In the decade Margonelli spent working on her book, termite science exploded into:
Metabolomics: looking at DNA all the crazy germs that live in termite guts to try and figure out (among other things) how they digest wood
Synthetic biology: Building new DNA for lab bacteria so that they can perform some of the same tricks as termites.
Ecology: Studying how termites influence big tracts of land (by moving water and cycling nutrients they buffer against droughts).
Mathematical biology: Searching for the patterns that termites form across the landscape (one species forms a hexagonal grid with one mound per hex, and a leopard-spot pattern of grasses growing atop).
Complexity theory: The instructions individual termites following that results in the overall building of the mound, and organization of the colony.
Robotics: Building tons of little robots with simple instructions in attempts to develop a kind of “swarm mind” that can accomplish complex tasks.
The Department of Defense poured $100 million into synthetic biology between 2010 and 2014 and got a return on its investment: The termite research helped scientists develop advanced rocket fuel that sells for $25 a gallon.

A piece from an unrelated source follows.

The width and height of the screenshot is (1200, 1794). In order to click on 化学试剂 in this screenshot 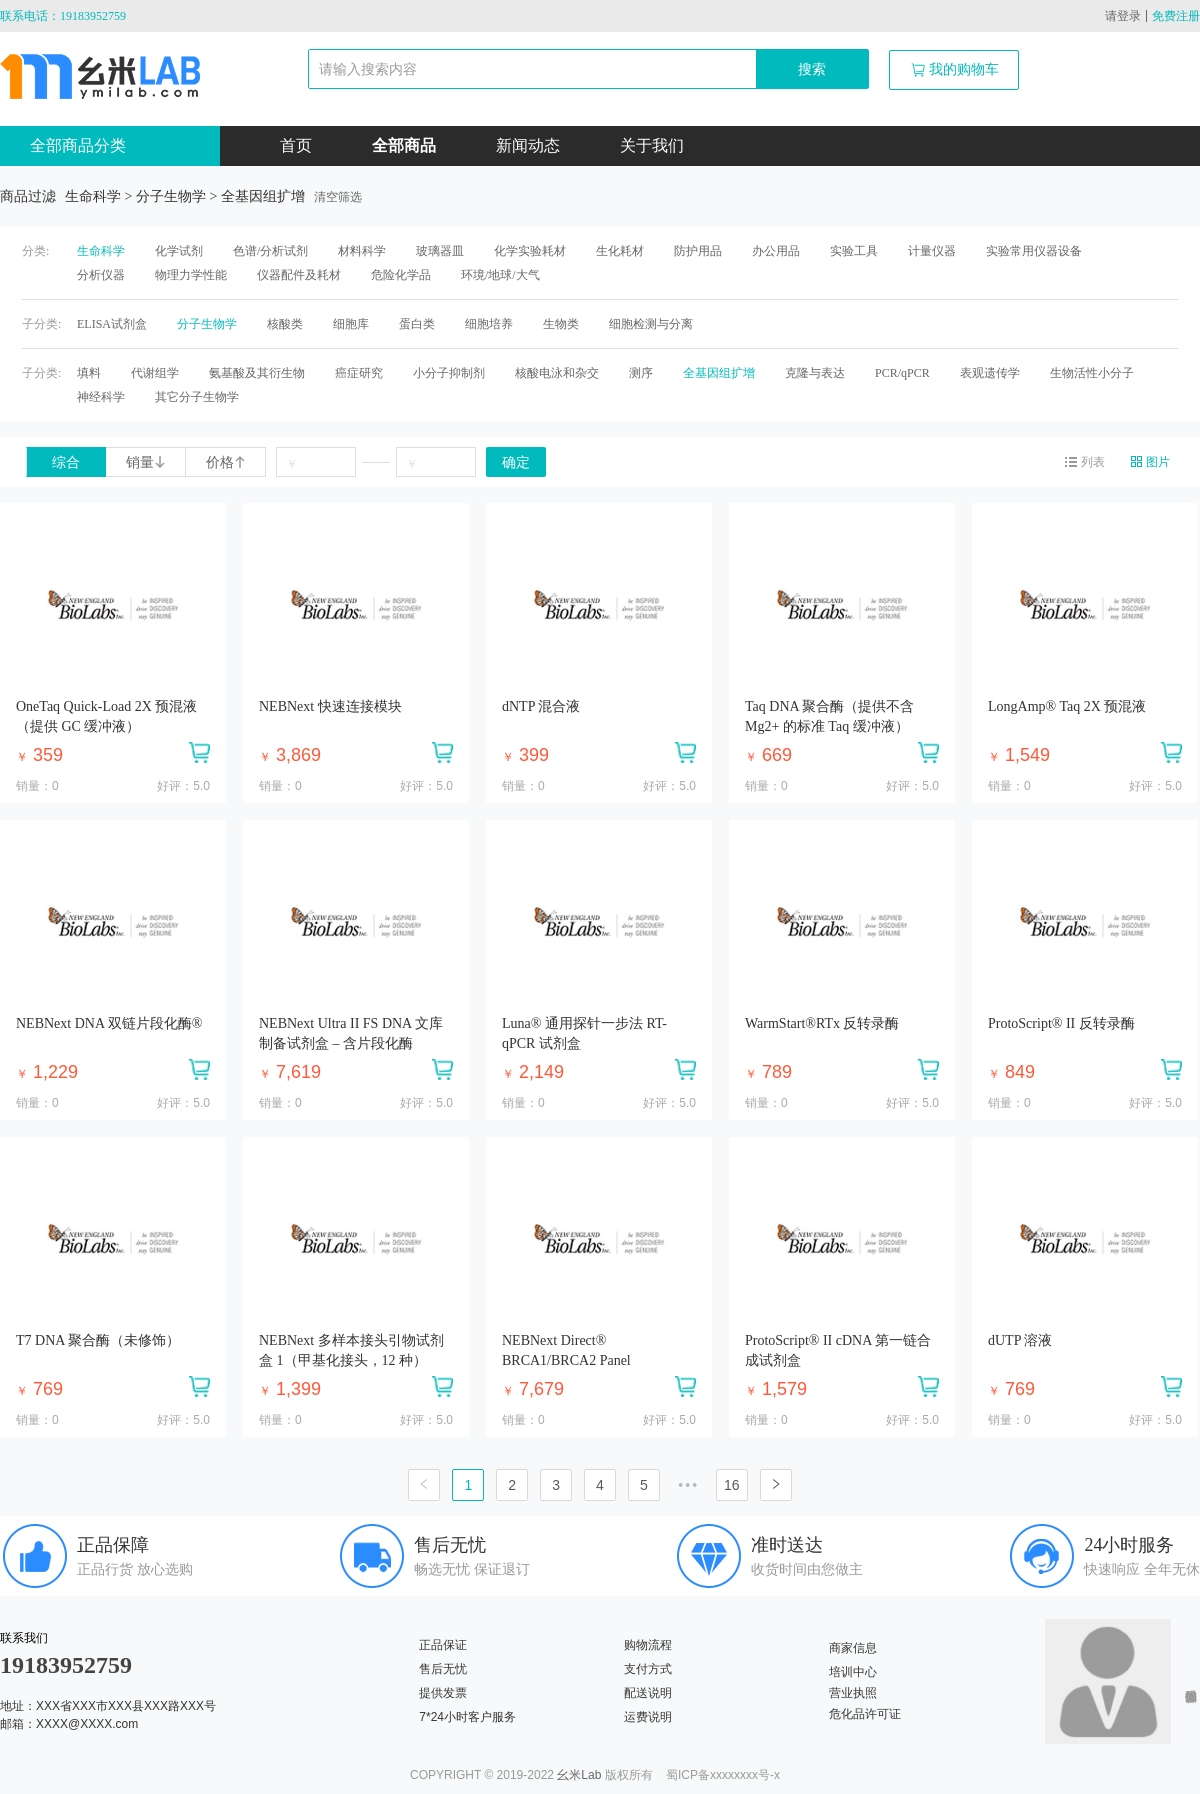, I will do `click(179, 251)`.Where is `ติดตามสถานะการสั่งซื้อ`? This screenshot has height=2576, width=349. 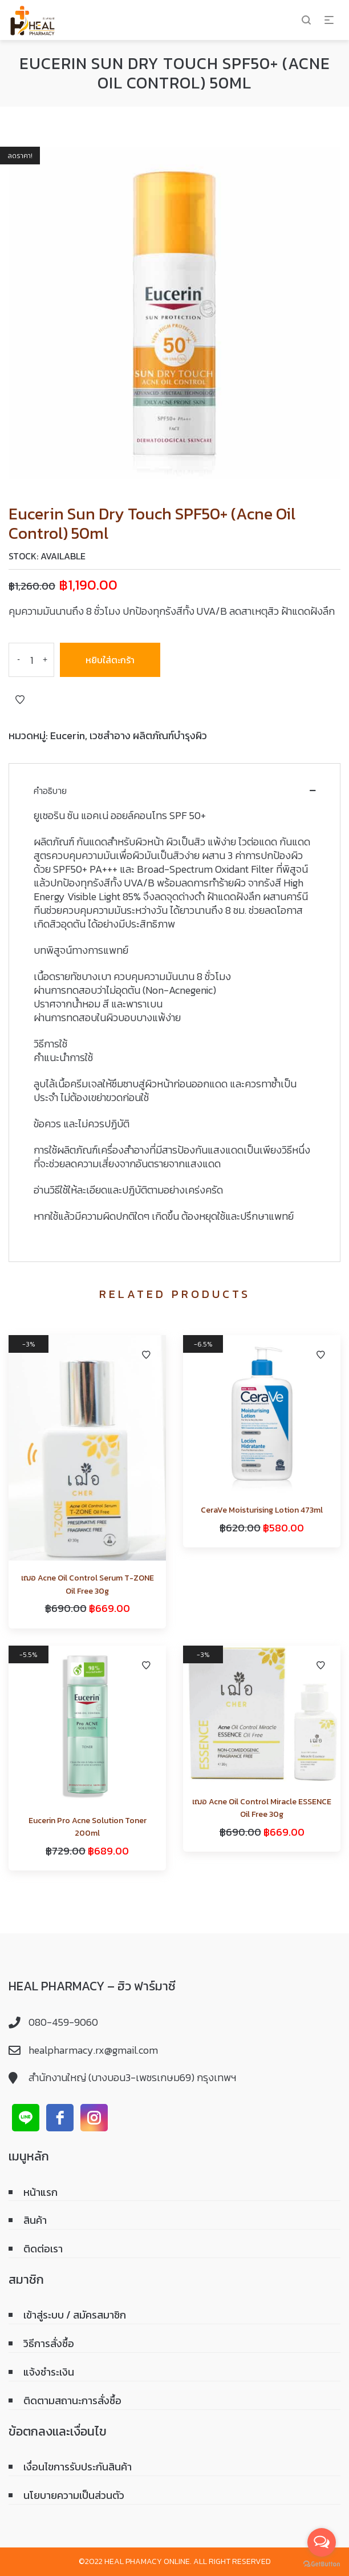 ติดตามสถานะการสั่งซื้อ is located at coordinates (72, 2400).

But we still can’t fill up our cars with termite fuel. That would require political action. It would take a nationwide push to stop burning oil and spend enough money and effort to make grassoline a thing. To be sure, the bugs have showed scientists how to bring the cost of “grassoline” from $100,000 per gallon to about $30 — that’s amazing progress, but it still doesn’t beat the price of gasoline.

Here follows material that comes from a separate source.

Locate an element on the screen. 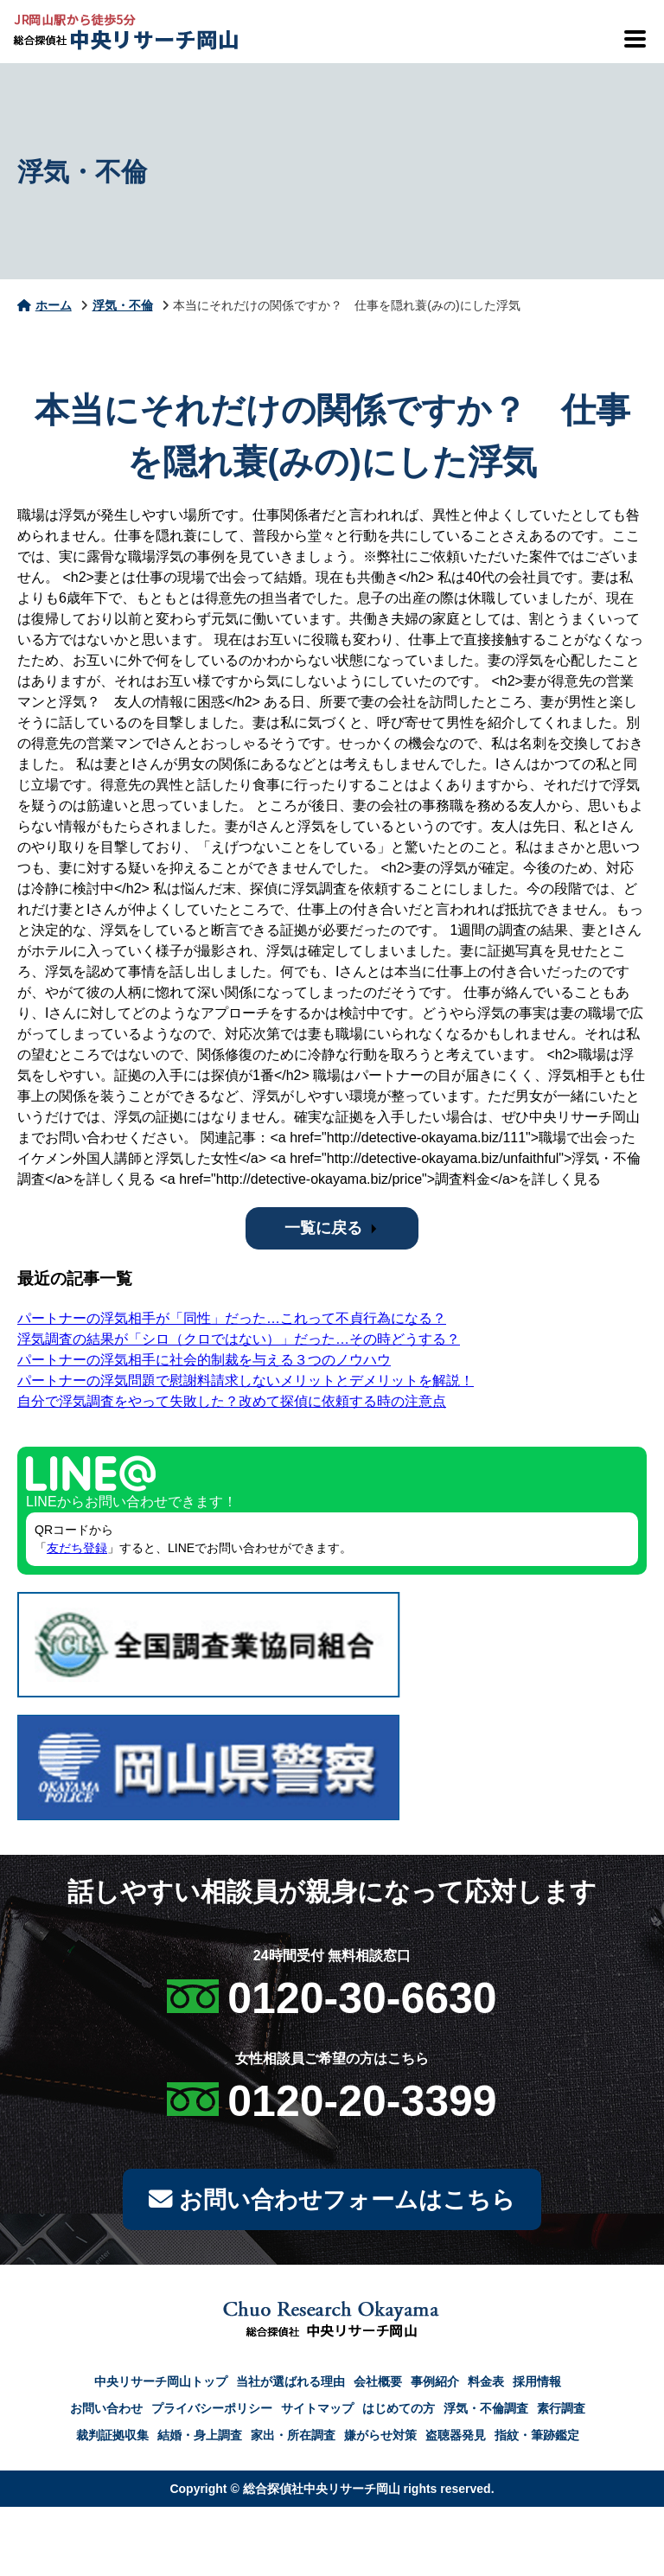 The height and width of the screenshot is (2576, 664). 友だち登録 is located at coordinates (77, 1548).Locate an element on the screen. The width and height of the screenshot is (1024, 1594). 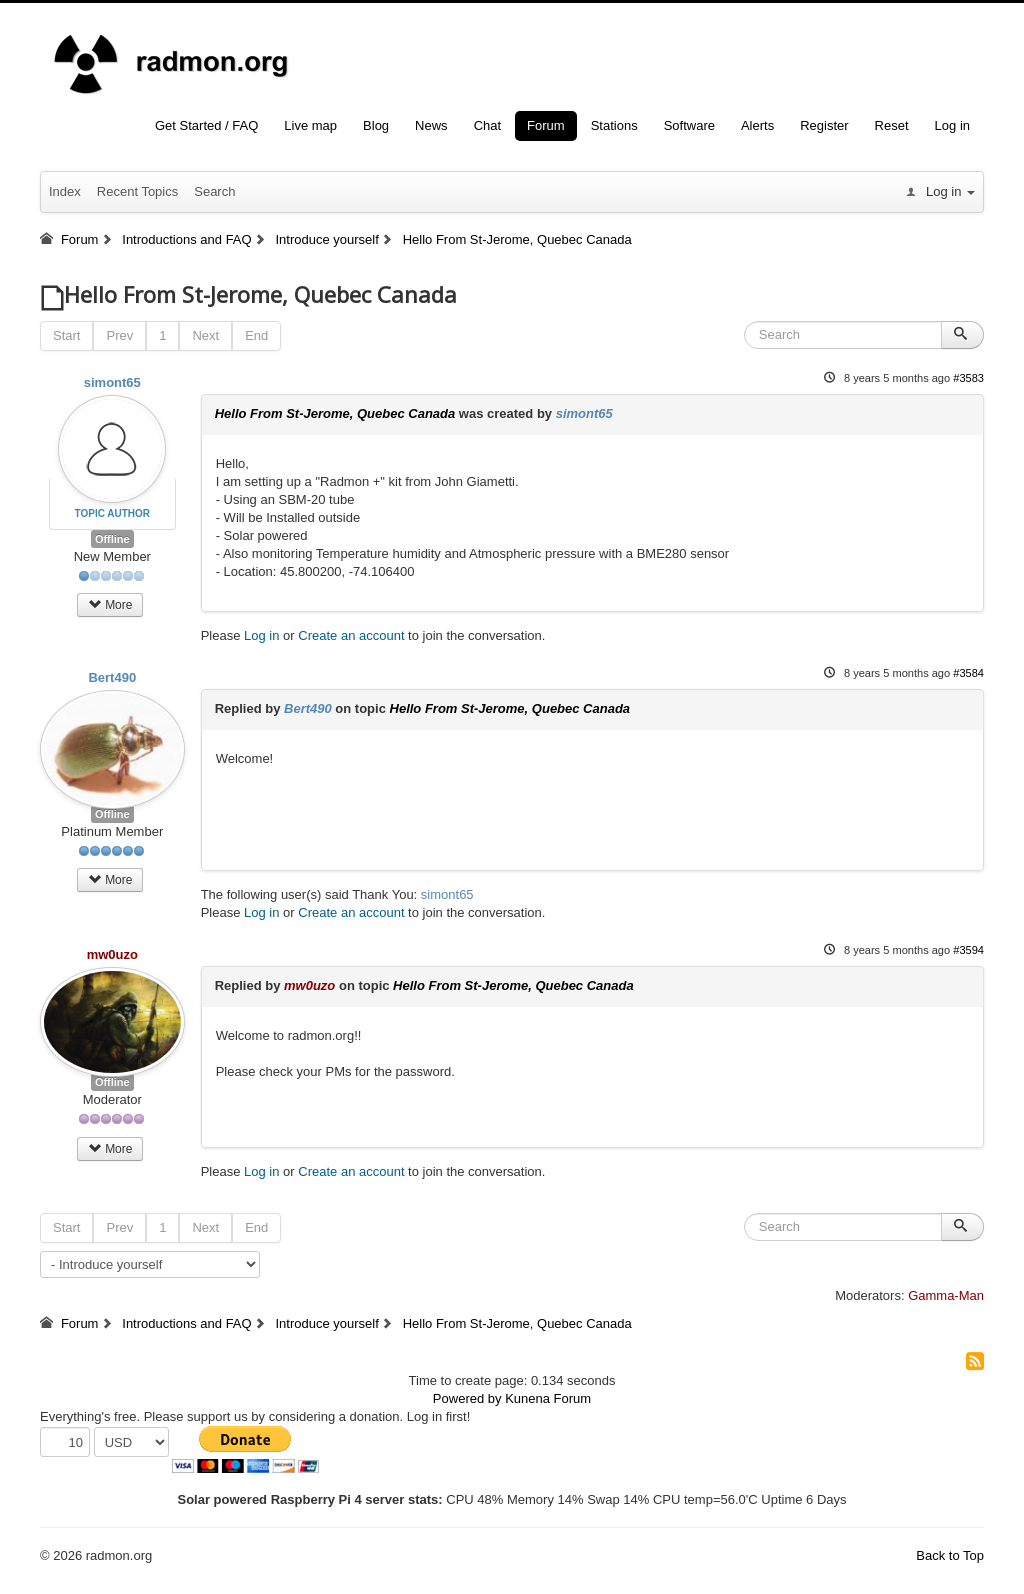
Powered by is located at coordinates (467, 1398).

Margonelli had hoped that termite technology would provide a shortcut around all the compromise and conflict that comes with politics; instead, they led her right back to politics.
One of Underbug’s key insights is the realization that we tend to think about technology as a sort of god — bearer of salvation or damnation. But technology doesn’t just happen. People make it happen. We should be engaging with technology, Margonelli told me, striving to comprehend its limitations and possibilities, asking what we want from it, and who it will serve. People should be pushing to fund the research and development of the technology they want, she said. In other words, technology doesn’t circumvent politics, it’s a product of politics.
“We as people who care about science and technology have to get involved in politics,” Margonelli said. “There’s something exhilarating when you see all the termites running in the same direction. There’s this force that happens. In massing together and being social and deciding that we are all going to do something together you get abilities to do things that previously seemed impossible, like the Civil Rights Movement in the United States.”